Paralelamente, se produjo una disputa entre los pensadores providencialistas y los autores ilustrados a causa de las mentalidades de la mayor parte de la sociedad chilena, que estaban fuertemente influidas por las costumbres y las tradiciones. Así pues, los patrones de conducta de la población en torno a los desastres eran la realización de penitencias y rogativas para aplacar la "ira divina". Estas prácticas solían ser alentadas por los miembros más conservadores de la Iglesia chilena, mientras que los insurgentes se cuestionaban la finalidad de aquellas iniciativas.

El principal protagonista de los discursos providencialistas fue fray Tadeo Silva, quien mostró su desacuerdo con las decisiones adoptadas por Bernardo O’Higgins al frente del gobierno republicano, sobre todo en materia religiosa. Por ello, motivó al pueblo a llevar a cabo penitencias y confesiones invocando la “misericordia divina”.


Estas prédicas encontraron la respuesta de los redactores del Mercurio de Chile, Camilo Henríquez y Bernardo de Vera y Pintado, quienes mostraron su firme desacuerdo con el propósito de las prácticas expiatorias y la idea de un Dios vengador, planteamientos que consideraban producto de la superstición y que, por tanto, no concordaban con los tiempos de la naciente República chilena, que, a su parecer, debía aspirar a convertirse en una civilización más progresista, tomando como referencia los gobiernos europeos de la época. Por ello, le formularon la siguiente pregunta: “¿Por qué se ha de olvidar el hombre de la más amable de las perfecciones divinas, la misericordia, cuando de ella está llena toda la tierra, y por ella vivimos, nos movemos y existimos?”

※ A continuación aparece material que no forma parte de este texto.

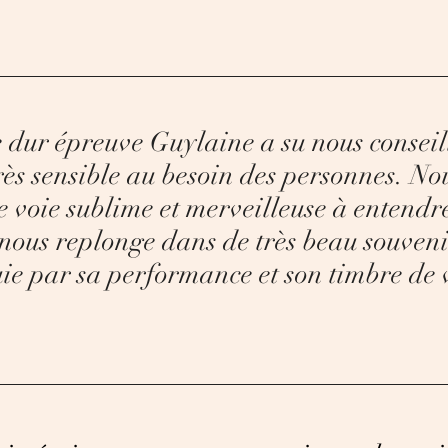
 dur épreuve Guylaine a su nous conseill
très sensible au besoin des personnes. No
e voie sublime et merveilleuse à entend
i nous replonge dans de très beau souven
uie par sa performance et son timbre de 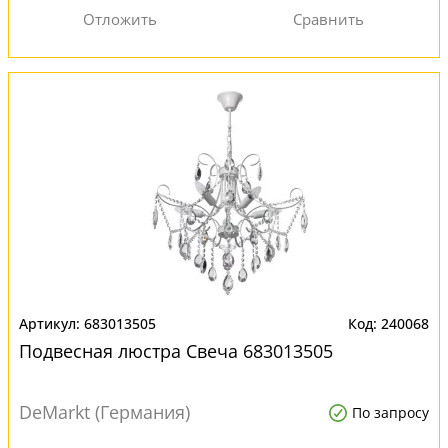
683013505
240068
Подвесная люстра Свеча 683013505
DeMarkt (Германия)
По запросу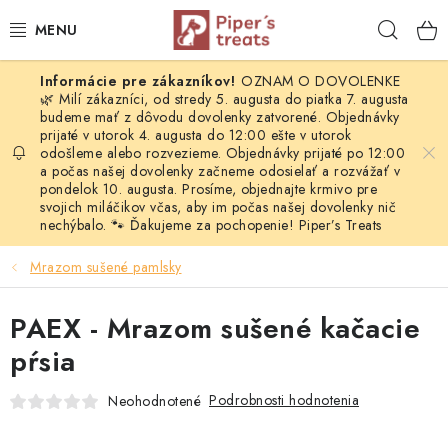
Prejsť
Hľad
na
obsah
OZNAM O DOVOLENKE
NAŠE SPRÁVY
🌿 Milí zákazníci, od stredy 5. augusta do piatka 7. augusta
budeme mať z dôvodu dovolenky zatvorené. Objednávky
prijaté v utorok 4. augusta do 12:00 ešte v utorok
PIPER'S NOVINKY
odošleme alebo rozvezieme. Objednávky prijaté po 12:00
a počas našej dovolenky začneme odosielať a rozvážať v
BARF PRE PSOV
pondelok 10. augusta. Prosíme, objednajte krmivo pre
svojich miláčikov včas, aby im počas našej dovolenky nič
nechýbalo. 🐾 Ďakujeme za pochopenie! Piper’s Treats
BARF PRE MAČKY
Mrazom sušené pamlsky
MRAZOM SUŠENÉ PAMLSKY
PAEX - Mrazom sušené kačacie
SUŠENÉ KOMPLETNÉ MENU
pŕsia
VÝPREDAJ
Podrobnosti hodnotenia
Neohodnotené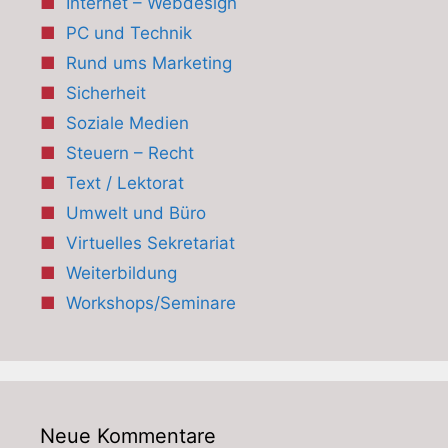
Internet – Webdesign
PC und Technik
Rund ums Marketing
Sicherheit
Soziale Medien
Steuern – Recht
Text / Lektorat
Umwelt und Büro
Virtuelles Sekretariat
Weiterbildung
Workshops/Seminare
Neue Kommentare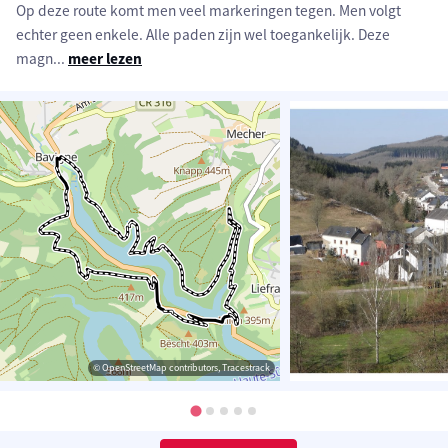
Op deze route komt men veel markeringen tegen. Men volgt
echter geen enkele. Alle paden zijn wel toegankelijk. Deze
magn
...
meer lezen
© OpenStreetMap contributors, Tracestrack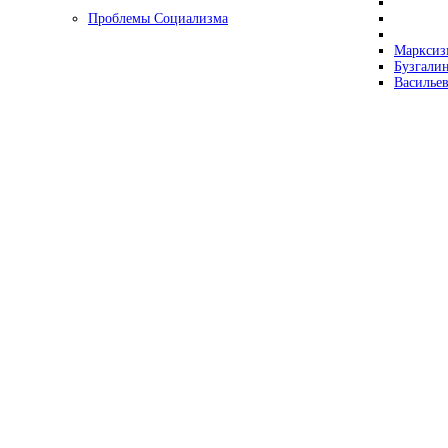
Проблемы Социализма
Марксизм
Бузгалин
Васильев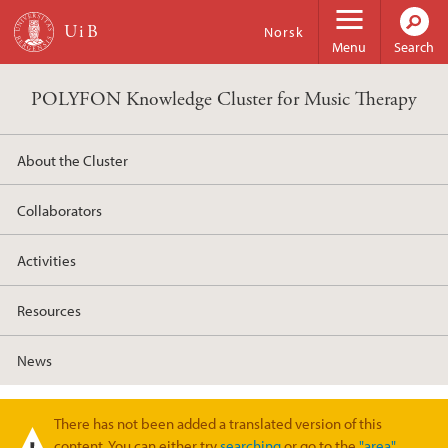
Skip to main content
Norsk
Menu
Search
POLYFON Knowledge Cluster for Music Therapy
About the Cluster
Collaborators
Activities
Resources
News
There has not been added a translated version of this
Warning message
content. You can either try
searching
or go to the
"area"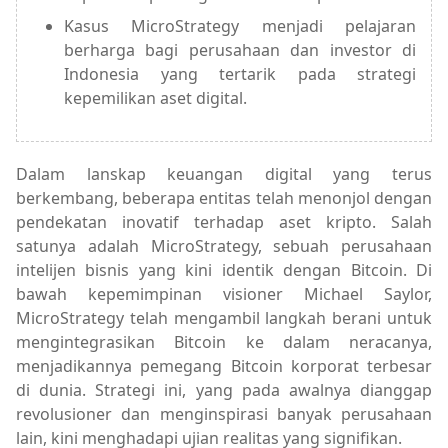
Kasus MicroStrategy menjadi pelajaran
berharga bagi perusahaan dan investor di
Indonesia yang tertarik pada strategi
kepemilikan aset digital.
Dalam lanskap keuangan digital yang terus
berkembang, beberapa entitas telah menonjol dengan
pendekatan inovatif terhadap aset kripto. Salah
satunya adalah MicroStrategy, sebuah perusahaan
intelijen bisnis yang kini identik dengan Bitcoin. Di
bawah kepemimpinan visioner Michael Saylor,
MicroStrategy telah mengambil langkah berani untuk
mengintegrasikan Bitcoin ke dalam neracanya,
menjadikannya pemegang Bitcoin korporat terbesar
di dunia. Strategi ini, yang pada awalnya dianggap
revolusioner dan menginspirasi banyak perusahaan
lain, kini menghadapi ujian realitas yang signifikan.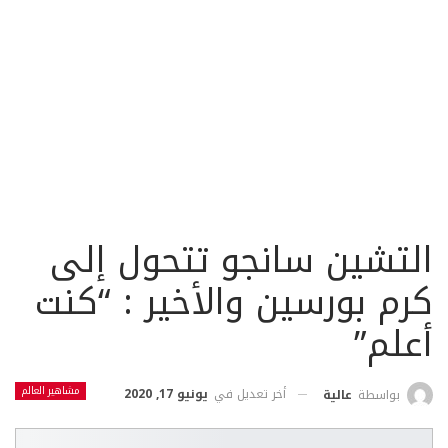
التشين سانجو تتحول إلى
كرم بورسين والأخير : “كنت
أعلم”
مشاهير العالم
أخر تعديل في
يونيو 17, 2020
بواسطة
عالية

La réplica de Tadeo Silva fue la siguiente “Es verdad que muchas veces deja Dios en libertad por su voluntad permisiva a esas causas naturales… pero entonces la misma voluntad de no impedir los perniciosos efectos de estas causas es una voluntad de castigar con estas permisiones tan funestas a la miserable humanidad.” Al mismo tiempo, se autocalificó “filósofo rancio” y se refirió despectivamente a estos hombres como “emisarios del diablo”. Acto seguido, se sucedieron los intercambios de pareceres sin llegar a un acuerdo.


A raíz del seísmo, estos asuntos fueron magnificados y la creciente oposición a O'Higgins, encabezada por Ramón Freire y las provincias de Concepción y Coquimbo, aprovechó este contexto vulnerable hasta provocar su renuncia el 28 de enero de 1823.